Child Sexual Abuse Testimony Allowed, Appeals Court Rules

Appellant was convicted of multiple counts of sexual assault on a child.  The appellant appeals the decision, stating that the trial court should not have allowed the expert witness called by the State.  The court affirmed the ruling.

Facts: This case (State of Wisconsin v. Larry J. Smith – State of Wisconsin Court of Appeals – December 9th, 2015) is an appeal from a conviction on multiple counts of child sexual assault.  The appellant appealed the lower court opinion, stating that the trial court erroneously allowed the testimony of Paula Hocking, a child sexual abuse expert witness.

At the trial level, the State proffered the intent to call Hocking as an expert witness who would offer her opinion on the reactive behaviors of child abuse victims such as recantation, delayed disclosure, and minimization by the victim.   The state noted that Hocking would not opine of the specifics of the present case but would testify on what she sees victims of abuse do as well as the reactions to abuse, such as becoming withdrawn, academic struggles, and more.  She would also testify on the range of behaviors that are common in sexual abuse cases.

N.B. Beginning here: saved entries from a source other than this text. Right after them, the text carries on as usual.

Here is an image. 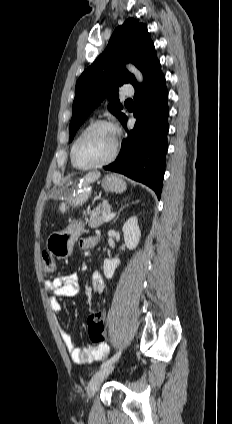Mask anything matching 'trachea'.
Masks as SVG:
<instances>
[{"label": "trachea", "mask_w": 232, "mask_h": 424, "mask_svg": "<svg viewBox=\"0 0 232 424\" xmlns=\"http://www.w3.org/2000/svg\"><path fill=\"white\" fill-rule=\"evenodd\" d=\"M133 101L131 100V99H127L126 101H125V103H132Z\"/></svg>", "instance_id": "1"}]
</instances>
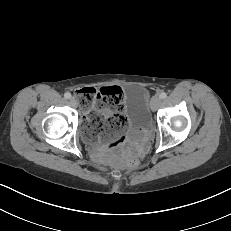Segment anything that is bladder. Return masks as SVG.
<instances>
[{
  "mask_svg": "<svg viewBox=\"0 0 231 231\" xmlns=\"http://www.w3.org/2000/svg\"><path fill=\"white\" fill-rule=\"evenodd\" d=\"M125 113L130 123L141 130L148 131L151 128V103L147 90L136 84L129 85L123 95ZM80 137L85 142L93 141L92 132L87 124H82L79 129Z\"/></svg>",
  "mask_w": 231,
  "mask_h": 231,
  "instance_id": "bladder-1",
  "label": "bladder"
}]
</instances>
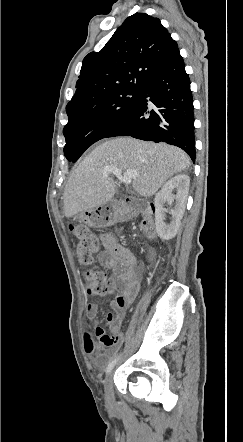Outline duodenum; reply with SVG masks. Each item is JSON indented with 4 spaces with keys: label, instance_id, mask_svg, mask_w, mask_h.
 Wrapping results in <instances>:
<instances>
[{
    "label": "duodenum",
    "instance_id": "410a0bca",
    "mask_svg": "<svg viewBox=\"0 0 243 442\" xmlns=\"http://www.w3.org/2000/svg\"><path fill=\"white\" fill-rule=\"evenodd\" d=\"M138 206L139 203L136 200L127 198L121 201L118 209L122 214L132 215L138 211ZM142 228L145 235L151 238L153 235L152 223L149 220H144L142 222Z\"/></svg>",
    "mask_w": 243,
    "mask_h": 442
}]
</instances>
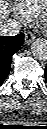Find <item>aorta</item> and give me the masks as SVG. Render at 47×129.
I'll list each match as a JSON object with an SVG mask.
<instances>
[{
  "label": "aorta",
  "mask_w": 47,
  "mask_h": 129,
  "mask_svg": "<svg viewBox=\"0 0 47 129\" xmlns=\"http://www.w3.org/2000/svg\"><path fill=\"white\" fill-rule=\"evenodd\" d=\"M31 52L36 59L40 61H46L47 60V41L43 38H38L35 41H33L31 45Z\"/></svg>",
  "instance_id": "762f6f07"
}]
</instances>
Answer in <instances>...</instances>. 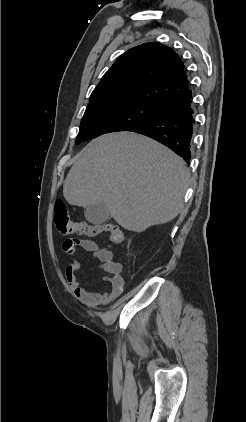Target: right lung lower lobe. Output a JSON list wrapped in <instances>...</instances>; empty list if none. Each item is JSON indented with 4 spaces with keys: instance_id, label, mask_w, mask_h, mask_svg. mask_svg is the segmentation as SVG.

Discussion: The appellant challenged the testimony, stating that it did not meet the necessary requirements under Daubert and the relevant Wisconsin statute.  Even though the lower court agreed that Hocking’s testimony did not meet the 5 factors under Daubert, it could use other instances of reliability.  It stated that Hocking’s testimony should be admitted as it had previously been allowed in Wisconsin and other jurisdictions that rely on Daubert and that she had significant experience, skill, training, and education which would qualify her as an expert.

The appeals court stated that the factors in Daubert were made to be flexible and pointed to another case where they affirmed admittance of expert witness testimony on similar grounds.  In that case, Seifert ex rel. Scoptur v. Balink, a medical expert witness was allowed even though it did not align with the Daubert factors.  The expert in that case opined that the defendant’s actions fell below the standard of care, which resulted in increased risk or injury.  The defendant argued that the experts testimony was not founded on reliable principles required by state statute and Daubert.  The lower court disagreed and relied on other factors (such as experience and knowledge) which would allow the testimony.  The appeals court agreed with the lower court and affirmed their opinion.

The court opined that the present testimony is related.  Even though Hocking’s testimony did not fit neatly into the Daubert mold, they were allowed to consider other factors that would make her a reliable witness.  In addition, Hocking’s testimony was similar to what had been allowed in other courts subject to Daubert.

The appellant also argued that the state did not sufficiently establish Hocking’s qualifications as an expert witness.   The appeals court disagreed again, stating that the courts have broad discretion in this matter.  The court noted that the state had submitted a curriculum vitae that showed her education, work experience, and training in her field.

Held:  The opinion of the lower court, allowing the testimony of  Paula Hocking, was affirmed.